The Canadian dollar weakened on Wednesday to a 10-day low against its U.S. counterpart, underperforming other G10 currencies, as the price of oil, one of Canada’s major exports, slumped.
At 3:55 p.m., the Canadian dollar was trading 0.7 per cent lower at 1.3043 to the greenback, or 76.67 U.S. cents, the biggest decline among a group of heavily traded foreign exchange rates known as the G10 currencies.
The loonie touched its weakest since Sept. 28 at 1.3046.
“I do think today is primarily an oil story and the fact that Canada is a standout in the G10 makes sense because it is the G10 oil currency,” said Christian Lawrence, a senior market strategist at Rabobank.
U.S. crude oil futures settled 2.4 per cent lower as U.S. equity markets broadly fell, even though energy traders worried about shrinking supply from Iran due to U.S. sanctions and also kept an eye on Hurricane Michael, which closed nearly 40 per cent of U.S. Gulf of Mexico oil output.

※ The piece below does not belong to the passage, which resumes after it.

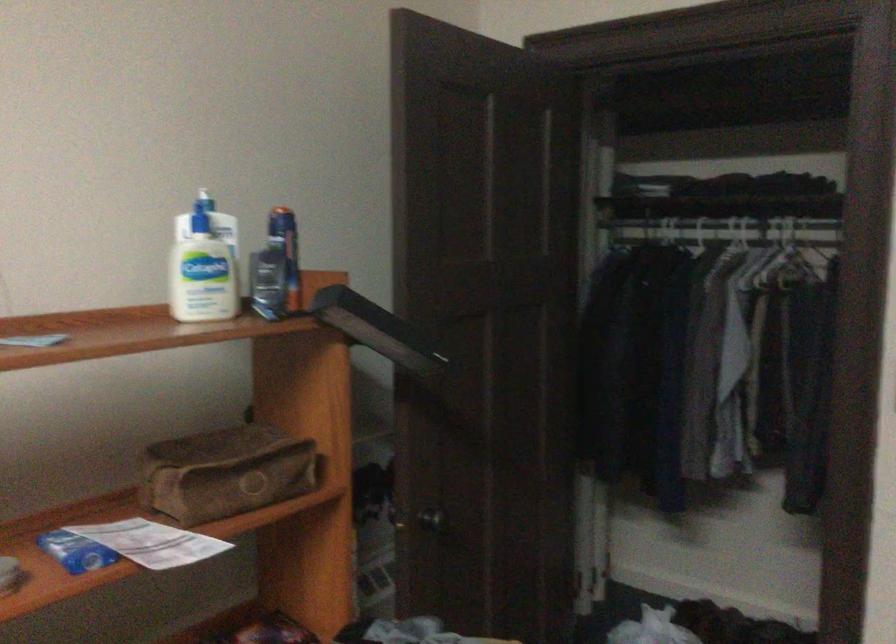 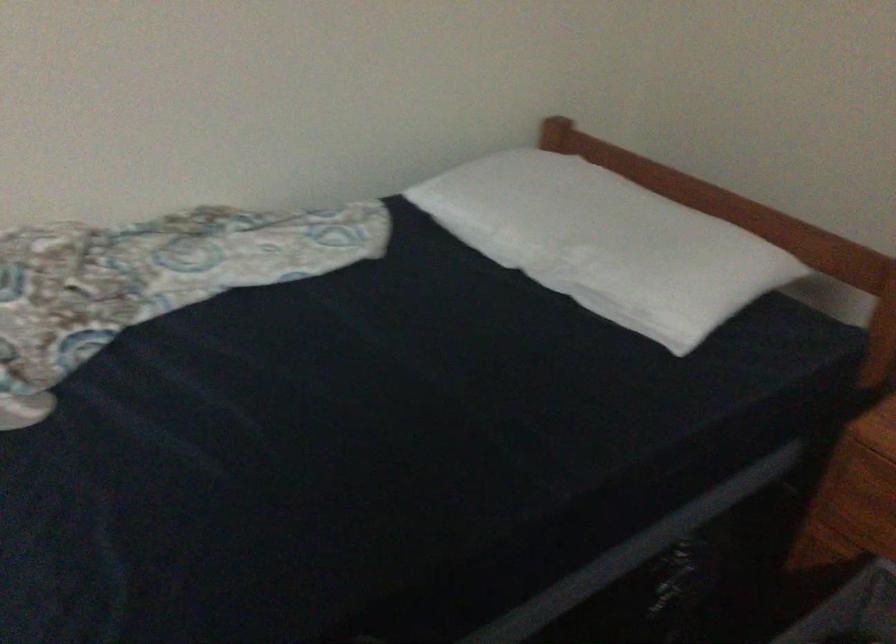 The images are taken continuously from a first-person perspective. In which direction is your viewpoint rotating?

Stocks tumbled as investors worried that rising U.S. Treasury yields and the escalating U.S.-China trade policy dispute would hurt global growth.

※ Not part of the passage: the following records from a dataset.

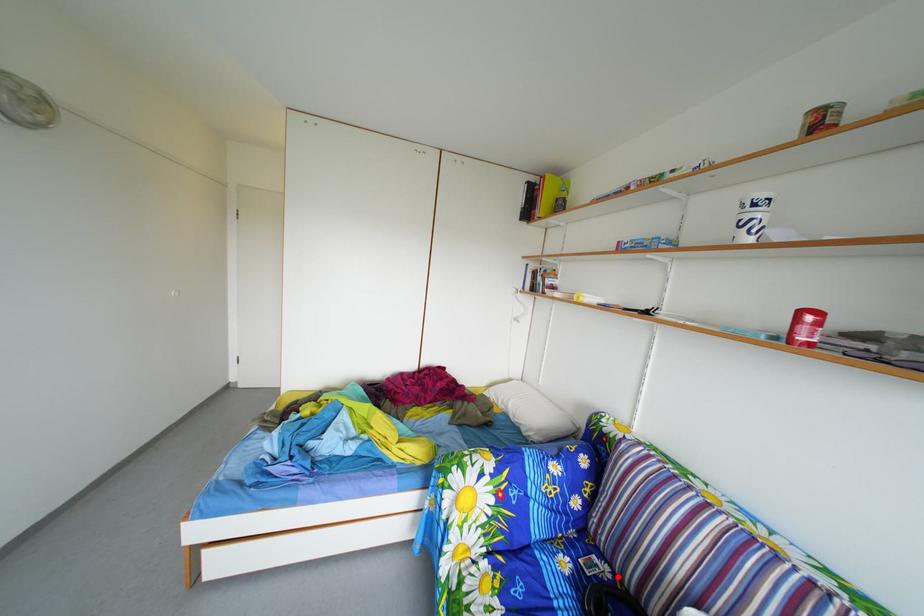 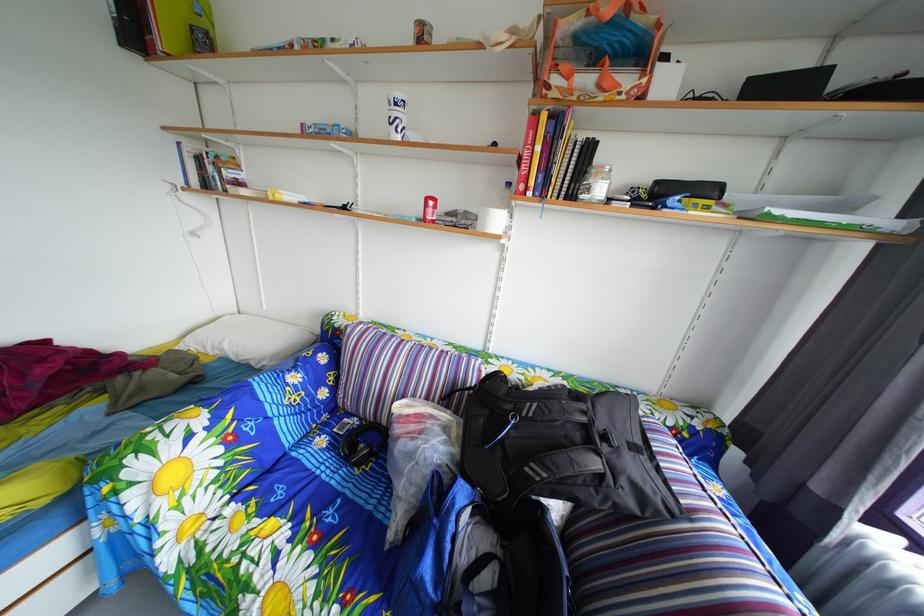 Question: I am providing you with two images of the same scene from different viewpoints. Image1 has a red point marked. In image2, the corresponding 3D location appears at what relative position? Reply with the corresponding letter.

Choices:
 (A) Closer
 (B) Farther

Answer: (B) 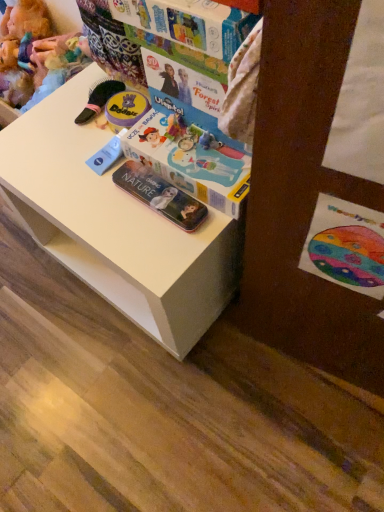 Where is `free space above white plastic changing table at center (from a real-world perspective)`? This screenshot has width=384, height=512. free space above white plastic changing table at center (from a real-world perspective) is located at coordinates coord(101,166). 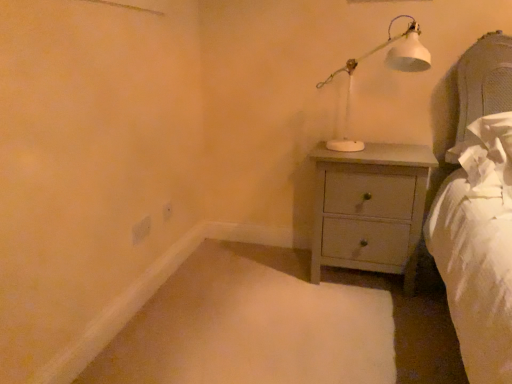 Question: From a real-world perspective, relative to light gray wood chest of drawers at center-right, is white matte table lamp at upper right vertically above or below?

Choices:
 (A) above
 (B) below

Answer: (A)

Question: Is white matte table lamp at upper right taller or shorter than light gray wood chest of drawers at center-right?

Choices:
 (A) tall
 (B) short

Answer: (B)

Question: Which of these objects is positioned closest to the white matte table lamp at upper right?

Choices:
 (A) light gray wood chest of drawers at center-right
 (B) white matte electric outlet at lower left, acting as the second electric outlet starting from the right
 (C) white plastic electric outlet at lower center, the 1th electric outlet viewed from the right

Answer: (A)

Question: Which is nearer to the white plastic electric outlet at lower center, which is the second electric outlet in front-to-back order?

Choices:
 (A) light gray wood chest of drawers at center-right
 (B) white matte table lamp at upper right
 (C) white matte electric outlet at lower left, which is counted as the first electric outlet, starting from the left

Answer: (C) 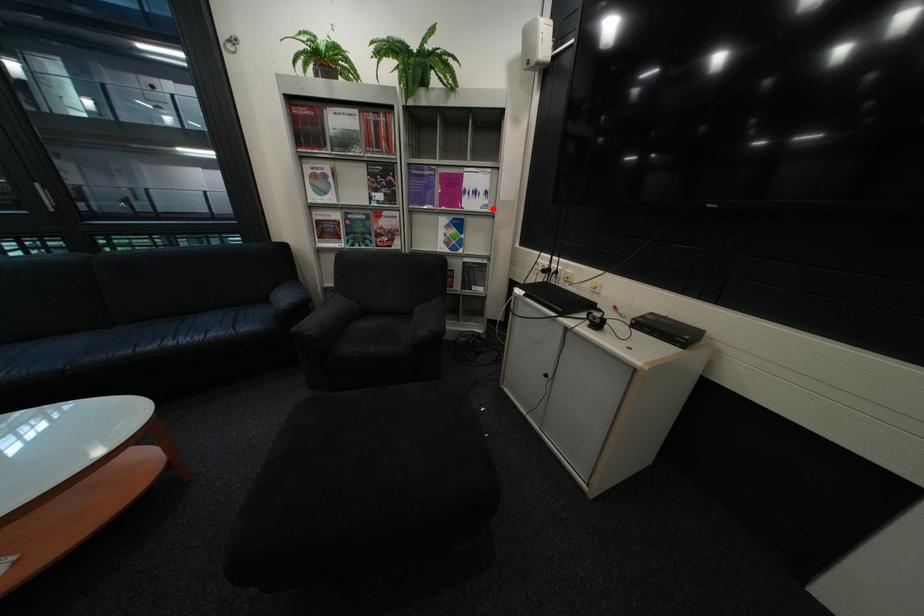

Canada exports many commodities and runs a current account deficit so its economy could suffer if the global flow of trade or capital slows.
The loonie has retreated 2 per cent since notching its strongest in more than four months last week at 1.2783 as a deal to revamp the North American Free Trade Agreement reduced uncertainty for Canada’s economy.
The value of Canadian building permits increased by 0.4 per cent in August from July after a downwardly revised 1.5 per cent drop in the prior month, Statistics Canada said.
Canadian government bond prices were higher across a steeper yield curve as a safe-haven bid offset data showing higher U.S. producer prices.
The 10-year rose 14 cents to yield 2.553 per cent. On Friday, the 10-year yield touched its highest in nearly five years at 2.615 per cent.